The booklet informs us that the sounds and the methods of documenting the sounds have changed significantly. The biggest change is that technology has empowered more people than ever before to capture and recontextualise the soundscape. CD2 presents a more individual appreciation than the documentary style of CD1.

Track 1 presents the familiar sounds of the harbour in a style similar to CD 1. Following this, Darren Copeland's Recharting the Senses is taken from his one hour masterpiece entitled Life Unseen. It is concerned with the blind community's heightened perception of our essentially visually dominated world that we take for granted. It offers us the opportunity to listen beyond any `latent musicality' of sounds and search for the varied, essential meanings that can be discovered by attentive listening.

I was intrigued to learn that artists were invited to listen to and work with recordings from the archive. Sabine Breitsameter's approach appears interesting in that she was sent materials whilst living 5000 miles away. Now I am listening to her listening to these materials. And she has worked with these sounds to bring out their own `Eigenleben', an inner life that suits presentation and dissemination over the compact disc medium.

I think it is wise that material has been taken from the early recordings. All the works bring highly personal views and issues into the framework of new and transformed soundscapes. Such is the case with Hans Ulrich Werner's Vanscape Motion.

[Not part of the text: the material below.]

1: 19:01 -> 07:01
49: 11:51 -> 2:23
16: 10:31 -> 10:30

The ebb and flow of an essentially musical syntax has a hidden conductor which is perhaps this `latent musicality' and it's varied meanings.

Sometimes this world orchestra refuses to play in time and elongates our perception, giving us time as Barry Truax says for sounds to `resonate' in our memories. Pacific Fanfare offers this contemporary `view' on 10 Vancouver soundmarks.

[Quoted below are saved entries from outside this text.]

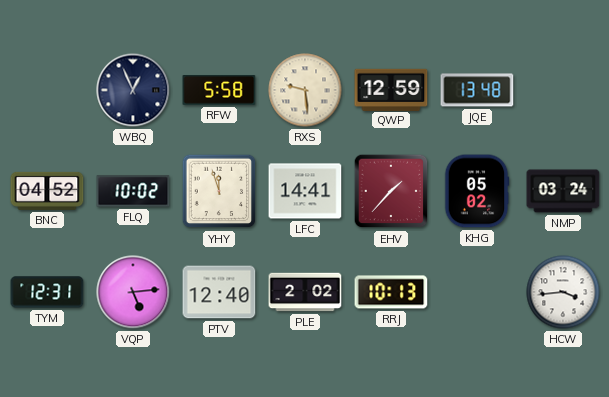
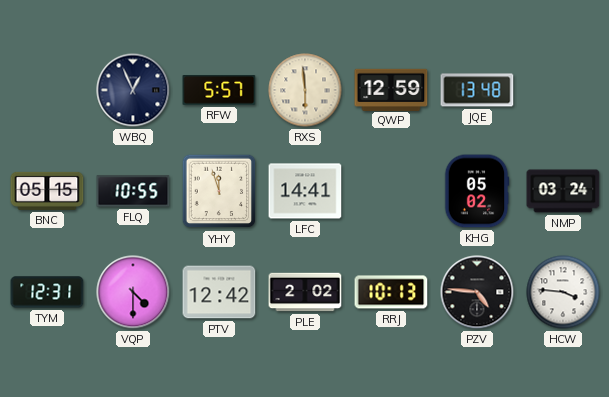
RFW: 5:58 -> 5:57
RXS: 9:29 -> 5:59
BNC: 04:52 -> 05:15
FLQ: 10:02 -> 10:55
EHV: 1:37 -> none
VQP: 5:14 -> 4:30
PTV: 12:40 -> 12:42
PZV: none -> 4:46
HCW: 3:44 -> 3:46
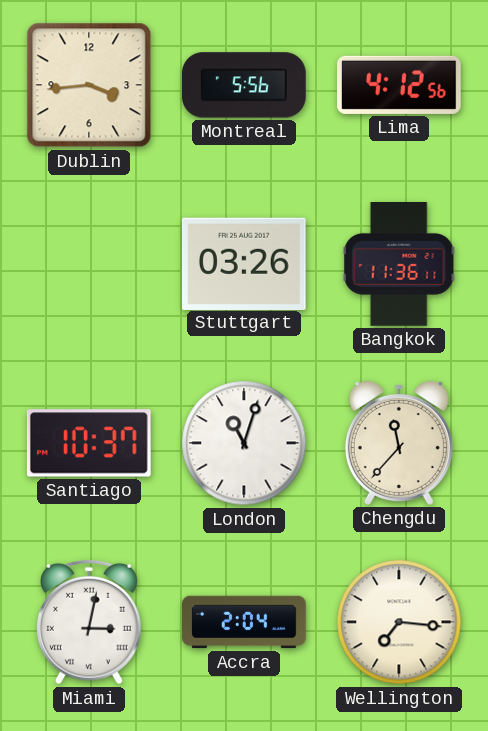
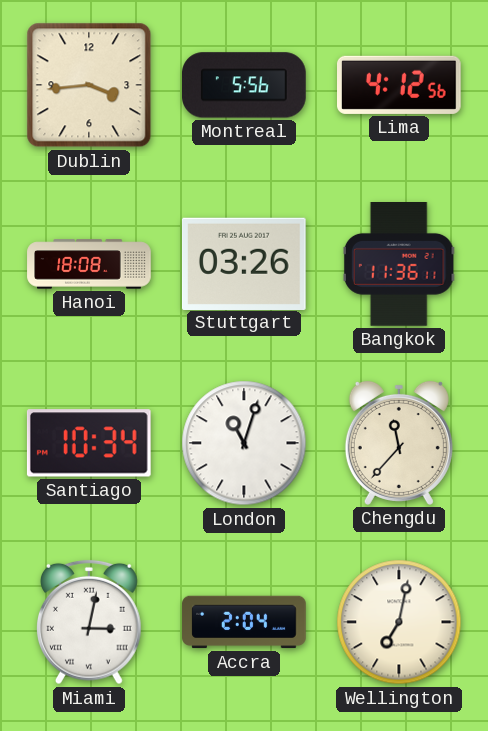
Hanoi: none -> 18:08
Santiago: 10:37 -> 10:34
Wellington: 7:16 -> 7:02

Claude Schryer revisits the Vancouver soundscape with a more traditional approach, orchestrating to CD a selection of material categorised by the characteristics intrinsic to the sound such as spectrum, category, function, pitch and context. Depending upon one's familiarity with the Vancouver soundscape, by the time you listen to track 7 on this CD, it may appear an exciting collage or an uninhabitable nightmare scene.

Finally in a similar style to the first Compact Disc, Barry Truax and Hildegard Westerkamp retrace the steps of the 1973 recordings in another recorded lecture. A shame there were no predictions for the future - or perhaps it's in the music ?

If this review has been a little long, let me summarise: One of the finest produced, humble, creative, documentary catalogues of space, sound, music, place and time. Something for us all to think about. I am honoured to be able to retain this copy of the CD as it is a rare edition.